CAIRO: Protesters and police clashed again outside Cairo's security headquarters on Monday in the wake of deadly football violence and amid calls by activists for civil disobedience in Egypt.
Overnight, police fired birdshot at demonstrators in roads leading to the interior ministry, the scene of days of clashes sparked by the deaths of 74 people on Wednesday in football-related violence in the northern city of Port Said.
After a calm morning, clashes erupted again in the area, just blocks away from the capital's iconic Tahrir Square and government buildings, where protesters and police hurled rocks at each other, an AFP photographer said.
Activists blame the interior ministry and the ruling military council, which took power when president Hosni Mubarak was ousted last year, for failing to prevent the football violence.
Students from several universities and pro-democracy activists have called in a statement posted on the Internet for “a general strike and civil disobedience” on February 11, the anniversary of Mubarak's ouster.
In Cairo, police have erected several concrete block walls on roads leading to the ministry, which has become the nerve centre of the violence that has left 12 people dead since Thursday.
The interior minister accuses protesters of trying to storm the ministry building, which the demonstrators deny.
Wednesday's clashes in Port Said, pitting fans of home team Al-Masry against Cairo's Al-Ahly, marked one of the deadliest incidents in football history.

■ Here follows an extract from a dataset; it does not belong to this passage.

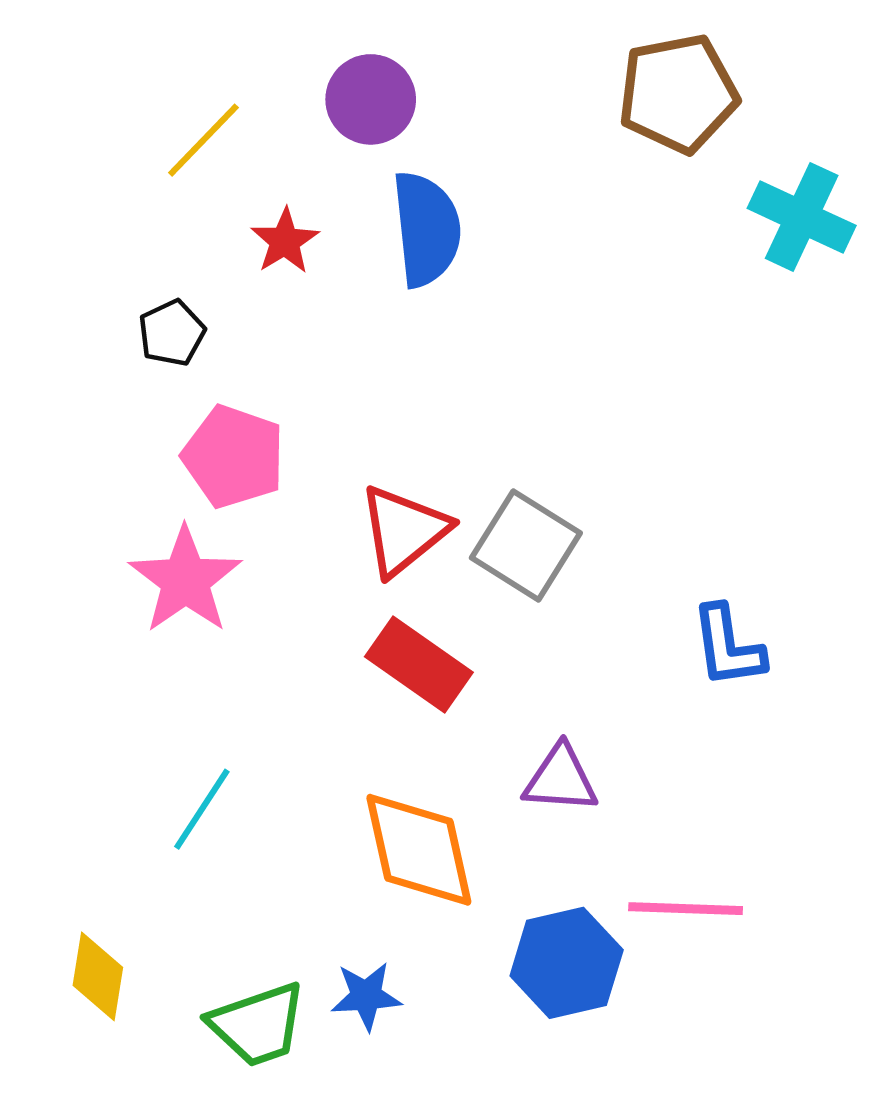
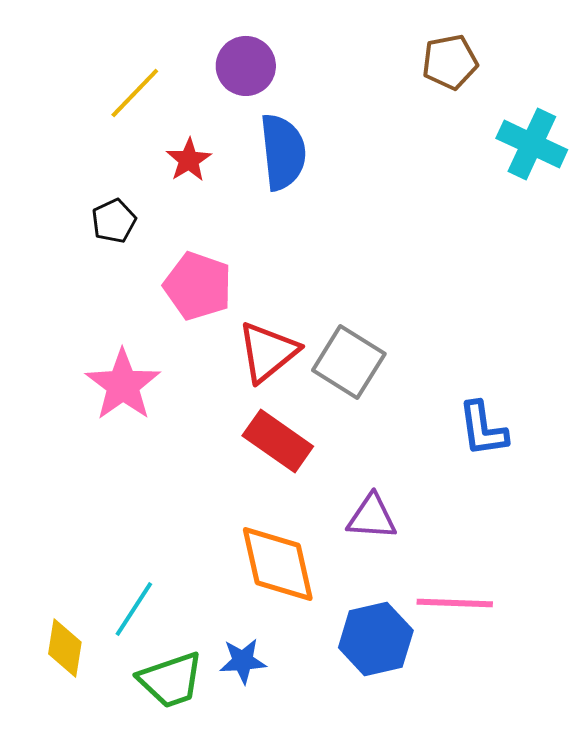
brown pentagon: (678, 93) -> (450, 62), size x0.7
pink pentagon: (234, 457) -> (198, 286), moved
cyan line: (202, 809) -> (134, 609), moved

Protesters and several commentators accuse ex-members of the Mubarak regime -- many of whom are now in jail -- of seeking revenge for their fall from grace by instigating violence in the past 12 months, including the Port Said events.

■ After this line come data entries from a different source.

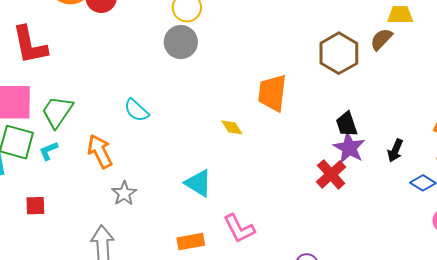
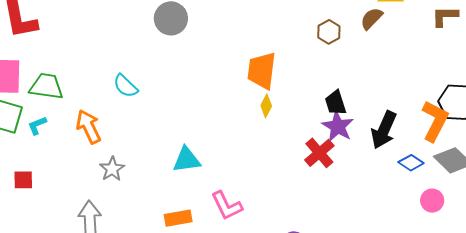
brown hexagon: (339, 53) -> (329, 32), size x0.6
green trapezoid: (57, 112) -> (46, 86), turned 63
yellow diamond: (232, 127) -> (266, 106), moved, turned 60
black arrow: (395, 151) -> (384, 130), size x1.6
cyan triangle: (198, 183) -> (187, 160), turned -40

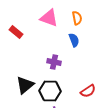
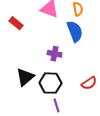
blue semicircle: (74, 40) -> (75, 31), size x1.5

On Sunday, the interior ministry said it was going to separate former regime members, including Mubarak's two sons, interior minister and other officials, and put them in five different prisons “in response to demands by protesters.”
It said a medical wing was being set up in Cairo's southern suburb of Torah for Mubarak, who is now being held in a military hospital and facing trial on charges of involvement in the killing of protesters during last year's revolt.
The latest clashes come amid a spike in tensions between activists and the ruling military, which blame the unrest on a foreign plot.